*** Opening of INPUT DATA ***

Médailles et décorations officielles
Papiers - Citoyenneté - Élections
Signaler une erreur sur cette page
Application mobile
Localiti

*** Close of INPUT DATA ***
*** Opening of INPUT DATA ***

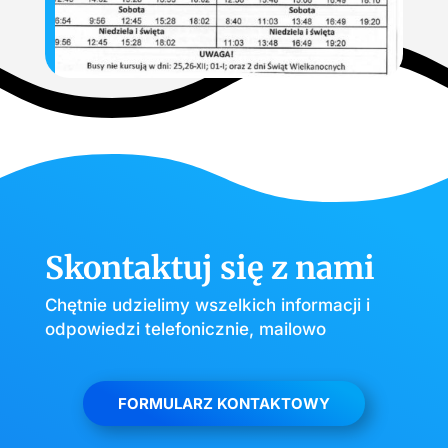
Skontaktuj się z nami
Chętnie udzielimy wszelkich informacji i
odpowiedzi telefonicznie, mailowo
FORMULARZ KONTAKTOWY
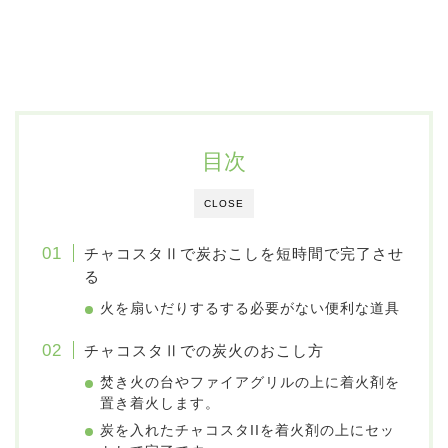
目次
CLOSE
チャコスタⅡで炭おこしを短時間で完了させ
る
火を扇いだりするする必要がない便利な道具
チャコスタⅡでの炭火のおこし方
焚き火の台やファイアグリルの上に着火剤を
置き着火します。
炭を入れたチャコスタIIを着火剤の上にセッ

*** Close of INPUT DATA ***

WHAT THE TASK REQUIRES:
Output only an exact transcription of the lines above from the one with "火を扇いだりするする必要がない便利な道具" up to and including the one with "炭を入れたチャコスタIIを着火剤の上にセッ".

WRITTEN RESPONSE:
火を扇いだりするする必要がない便利な道具
チャコスタⅡでの炭火のおこし方
焚き火の台やファイアグリルの上に着火剤を
置き着火します。
炭を入れたチャコスタIIを着火剤の上にセッ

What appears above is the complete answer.